**Task item:** When copying the data below, keep only the lines from the one with "detect and localize" through the one with "Give bounding boxes", word for word, and skip the pictures.
::: Information shown :::
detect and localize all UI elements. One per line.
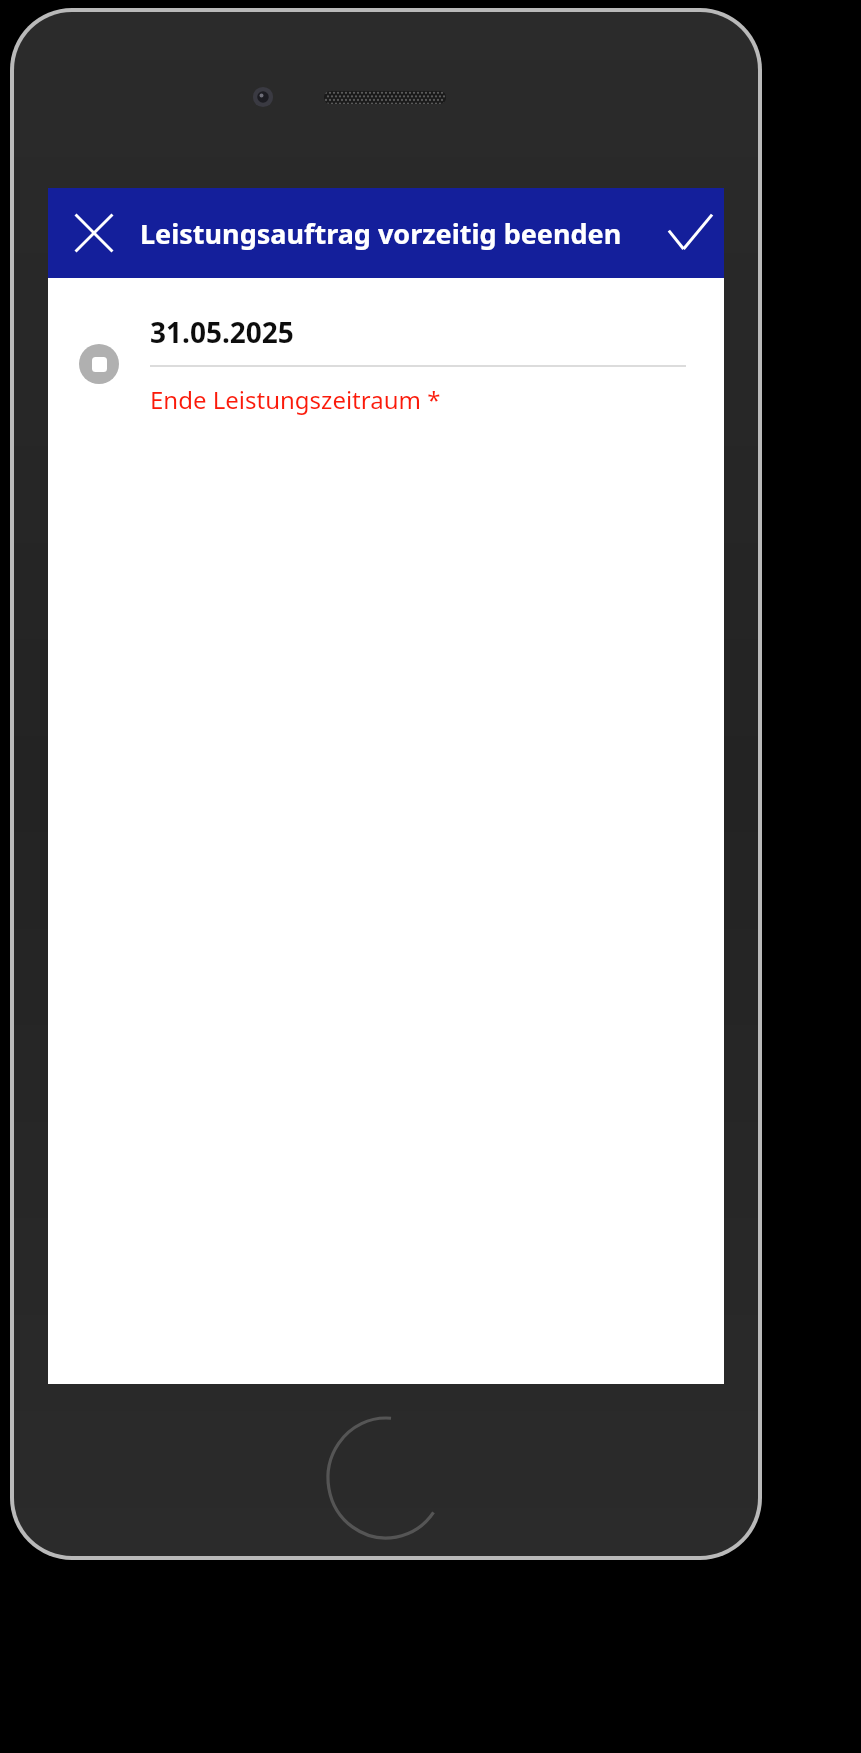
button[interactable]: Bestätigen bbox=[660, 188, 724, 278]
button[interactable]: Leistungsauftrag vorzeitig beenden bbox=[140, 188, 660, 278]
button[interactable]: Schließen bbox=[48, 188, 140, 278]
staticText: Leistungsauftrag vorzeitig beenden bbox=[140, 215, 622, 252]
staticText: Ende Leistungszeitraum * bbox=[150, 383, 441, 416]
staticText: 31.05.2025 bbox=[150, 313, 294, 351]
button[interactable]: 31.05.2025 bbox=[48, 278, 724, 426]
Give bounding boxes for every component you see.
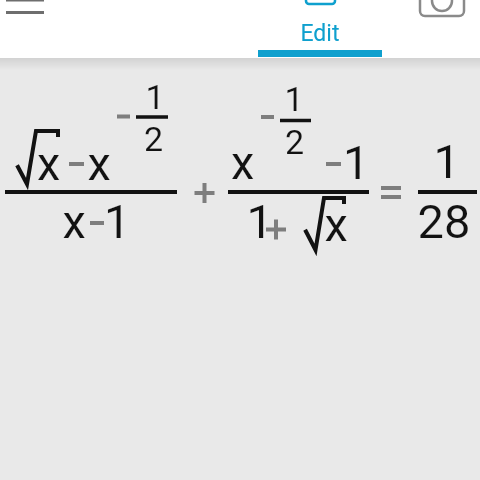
:::
::: Information shown :::
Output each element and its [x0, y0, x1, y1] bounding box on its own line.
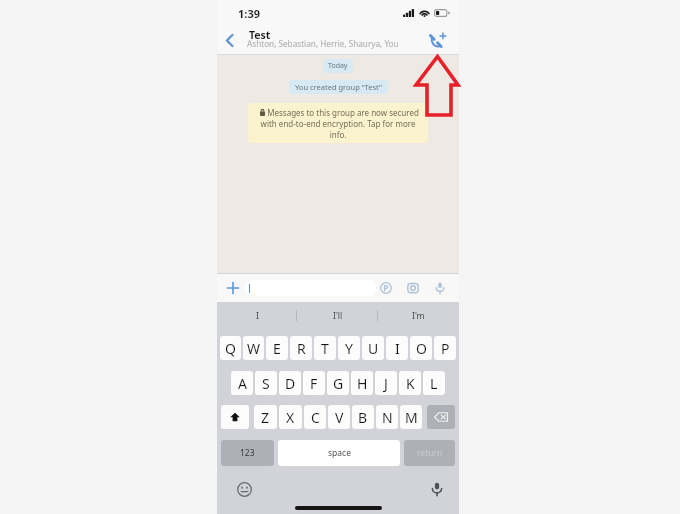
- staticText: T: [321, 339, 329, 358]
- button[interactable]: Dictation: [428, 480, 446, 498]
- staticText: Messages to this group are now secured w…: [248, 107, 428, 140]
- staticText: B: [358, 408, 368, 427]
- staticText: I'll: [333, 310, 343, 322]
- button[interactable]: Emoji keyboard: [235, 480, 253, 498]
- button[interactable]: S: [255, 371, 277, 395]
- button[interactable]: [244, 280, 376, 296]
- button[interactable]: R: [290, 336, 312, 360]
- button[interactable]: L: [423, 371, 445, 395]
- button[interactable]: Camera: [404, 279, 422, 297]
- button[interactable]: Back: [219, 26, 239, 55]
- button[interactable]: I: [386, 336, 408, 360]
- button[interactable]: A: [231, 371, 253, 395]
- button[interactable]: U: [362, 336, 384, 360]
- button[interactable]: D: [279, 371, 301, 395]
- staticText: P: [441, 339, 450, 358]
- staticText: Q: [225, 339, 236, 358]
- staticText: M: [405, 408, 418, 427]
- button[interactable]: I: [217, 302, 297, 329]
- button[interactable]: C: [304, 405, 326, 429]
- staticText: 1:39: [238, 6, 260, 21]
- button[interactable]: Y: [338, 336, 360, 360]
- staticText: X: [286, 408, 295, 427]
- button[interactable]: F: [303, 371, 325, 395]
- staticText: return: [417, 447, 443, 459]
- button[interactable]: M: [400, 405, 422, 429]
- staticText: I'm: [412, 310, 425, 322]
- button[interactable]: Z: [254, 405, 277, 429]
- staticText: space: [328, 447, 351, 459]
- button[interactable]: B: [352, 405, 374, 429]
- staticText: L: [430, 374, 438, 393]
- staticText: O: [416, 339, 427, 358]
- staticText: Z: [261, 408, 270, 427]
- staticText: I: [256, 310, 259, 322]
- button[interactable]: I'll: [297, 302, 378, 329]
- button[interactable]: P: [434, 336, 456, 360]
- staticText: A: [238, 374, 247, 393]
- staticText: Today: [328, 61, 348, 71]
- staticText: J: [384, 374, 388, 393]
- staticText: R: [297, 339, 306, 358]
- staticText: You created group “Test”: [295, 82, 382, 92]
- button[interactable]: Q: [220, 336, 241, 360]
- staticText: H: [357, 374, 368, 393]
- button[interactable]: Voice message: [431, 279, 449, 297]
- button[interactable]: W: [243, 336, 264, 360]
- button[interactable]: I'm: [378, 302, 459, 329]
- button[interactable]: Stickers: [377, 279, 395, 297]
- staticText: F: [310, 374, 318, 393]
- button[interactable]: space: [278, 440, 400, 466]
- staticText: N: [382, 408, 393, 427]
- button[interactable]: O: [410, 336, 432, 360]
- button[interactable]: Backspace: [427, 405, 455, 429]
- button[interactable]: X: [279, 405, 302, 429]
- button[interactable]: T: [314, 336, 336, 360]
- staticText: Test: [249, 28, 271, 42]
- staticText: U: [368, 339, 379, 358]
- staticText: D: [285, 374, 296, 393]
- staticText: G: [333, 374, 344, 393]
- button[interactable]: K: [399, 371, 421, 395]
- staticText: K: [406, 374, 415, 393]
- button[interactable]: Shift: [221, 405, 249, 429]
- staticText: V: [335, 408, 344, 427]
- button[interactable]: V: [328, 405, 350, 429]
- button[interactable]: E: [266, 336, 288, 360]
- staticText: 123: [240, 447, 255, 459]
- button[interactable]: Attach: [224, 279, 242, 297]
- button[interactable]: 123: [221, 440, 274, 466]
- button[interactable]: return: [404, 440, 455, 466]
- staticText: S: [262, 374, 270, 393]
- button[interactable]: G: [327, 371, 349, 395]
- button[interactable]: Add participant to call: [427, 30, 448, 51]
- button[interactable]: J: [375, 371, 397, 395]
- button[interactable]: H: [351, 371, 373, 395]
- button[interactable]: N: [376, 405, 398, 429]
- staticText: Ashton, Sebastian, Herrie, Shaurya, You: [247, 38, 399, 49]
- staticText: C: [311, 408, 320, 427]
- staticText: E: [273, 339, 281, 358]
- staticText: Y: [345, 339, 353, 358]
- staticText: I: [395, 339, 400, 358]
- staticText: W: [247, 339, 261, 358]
:::
**Answer box:**
detect and localize all UI elements. One per line.
button[interactable]: Bestätigen bbox=[660, 188, 724, 278]
button[interactable]: Leistungsauftrag vorzeitig beenden bbox=[140, 188, 660, 278]
button[interactable]: Schließen bbox=[48, 188, 140, 278]
staticText: Leistungsauftrag vorzeitig beenden bbox=[140, 215, 622, 252]
staticText: Ende Leistungszeitraum * bbox=[150, 383, 441, 416]
staticText: 31.05.2025 bbox=[150, 313, 294, 351]
button[interactable]: 31.05.2025 bbox=[48, 278, 724, 426]
Give bounding boxes for every component you see.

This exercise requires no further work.